Future fame (and why it’s important)

Like a lot of folks, I have a Google search RSS feed based on my name. Call it vanity or call it “reputation management,” but today’s world allows a degree of feedback never known before.

Kari's Facebook pageLast week, I ran into (and subsequently made friends with) a Finnish sports photographer named Kari Kuukka (also here and here). He’d just returned from the Vancouver Olympics and wrote a blog entry referencing a quote of mine that he uses on his Facebook page (see image). My Google search picked it up. I went to take a look. And now we’re Facebook friends.

This kind of thing happens more often than you might think, and it kind of freaks me out. Kari is a reader of this blog and also of my essays, which are published by The Digital Journalist.

A few days later, my friend (and genius) David Weinberger posted a blog entry referring to a podcast he’d done on the subject of fame. In it, David speaks of a new form of fame that is here, thanks to the World Wide Web. In days past, “the media” determined who rose to the ranks of the famous. There was a neat, orderly process that one had to go through in order to “become” famous, but even if one followed all the right steps, the decision wasn’t based on anything other than the grace of media. He’s including Hollywood, the music industry, etc.

Today, it’s very different. The mainstream media still plays a role, but fame today is generally within smaller groups, peer groups or whatever. I think this is going to take awhile for people to accept that “fame” within smaller circles is actually fame, but I think David’s right. And not only is it more like “big fish/small pond,” the method of determining fame is very different, for the mechanisms of the Web allow for the audience — everyday people — to make the decisions on who gets to bask in the light of fame.

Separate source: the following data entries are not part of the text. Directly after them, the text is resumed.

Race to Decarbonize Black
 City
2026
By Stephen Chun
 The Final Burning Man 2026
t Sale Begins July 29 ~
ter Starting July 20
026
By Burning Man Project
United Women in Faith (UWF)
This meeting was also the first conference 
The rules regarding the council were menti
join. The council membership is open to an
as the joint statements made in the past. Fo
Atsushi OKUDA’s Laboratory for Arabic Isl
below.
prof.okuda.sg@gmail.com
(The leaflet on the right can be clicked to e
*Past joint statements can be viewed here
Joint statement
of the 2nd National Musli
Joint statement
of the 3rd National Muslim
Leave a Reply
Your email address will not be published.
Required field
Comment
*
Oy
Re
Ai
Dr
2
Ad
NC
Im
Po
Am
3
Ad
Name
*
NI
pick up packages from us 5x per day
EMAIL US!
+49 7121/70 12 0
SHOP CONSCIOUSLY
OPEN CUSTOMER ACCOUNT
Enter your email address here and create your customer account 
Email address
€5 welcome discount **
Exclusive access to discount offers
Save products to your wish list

In Lexington this week, WLEX-TV General Manager Pat Dalbey took me to the Monday night taping of Woodsongs, a popular old-time music show that’s recorded in an old theater in downtown Lexington. One of the performers was Andy McKee, a remarkable guitar player that, well, you have to see to believe. Under the old world system, it’s unlikely Andy would be touring the country and selling CDs of his original compositions. His claim to fame? The guitar channel of YouTube, where Andy McKee’s music has been heard and seen over 72 million times. The members of YouTube vaulted McKee to fame, although it’s very unlikely his name will ever be a household word (neither will mine).

There are other stories popping up all the time. Colbie Caillat presented at the Grammies this year. Nobody ever heard of her before she put her music on MySpace. David Lehre’s work on YouTube got him a spot with MTVU, and he’s now a film producer.

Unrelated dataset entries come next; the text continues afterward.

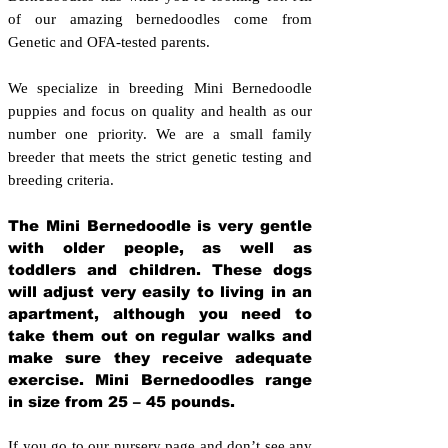
of our amazing bernedoodles come from
Genetic and OFA-tested parents.
We specialize in breeding Mini Bernedoodle
puppies and focus on quality and health as our
number one priority. We are a small family
breeder that meets the strict genetic testing and
breeding crit
eria.
The Mini Bernedoodle is very gentle
with older people, as well as
toddlers and children. These dogs
will adjust very easily to living in an
apartment, although you need to
take them out on regular walks and
make sure they receive adequate
exercise. Mini Bernedoodles range
in size from 25 – 45 pounds.
If you go to our nursery page and don’t see any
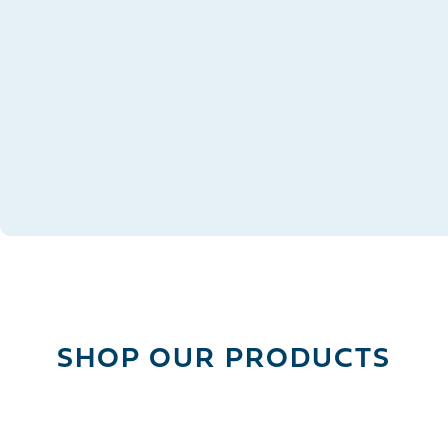
OVERVIEW
DESCRIPTION
SHIPPING
SHOP OUR PRODUCTS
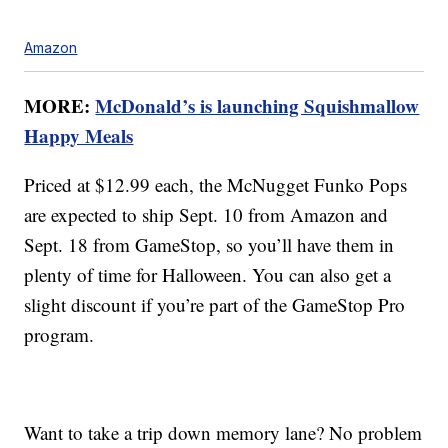
Amazon
MORE:
McDonald’s is launching Squishmallow
Happy Meals
Priced at $12.99 each, the McNugget Funko Pops
are expected to ship Sept. 10 from Amazon and
Sept. 18 from GameStop, so you’ll have them in
plenty of time for Halloween. You can also get a
slight discount if you’re part of the GameStop Pro
program.
Want to take a trip down memory lane? No problem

So fame works in different ways today.

Colbie Caillat, David Lehre and Andy McKee

I first wrote about this in September of 2007 in our AR&D Media 2.0 Intel newsletter:

This is a generation unbound by the roadblocks used by the status quo to maintain their status, and I’m especially taken by the astute views of Ms. Caillat.

In an age when marketing has been elevated above content and so many songs are written and produced to a pre-ordained formula…Records these days…tend to contain one or two good tracks which you download to your computer so that you never have to listen to the rest of the album again.

The clue to the real power of J.D. Lasica’s “personal media revolution” is found in this statement, and it assigns blame for current media chaos where it belongs — with the people who used to control everything. It’s not about technology or copyright or distribution or any of the other things you read and hear about these days that are cutting into music sales; it’s about the institution producing crap.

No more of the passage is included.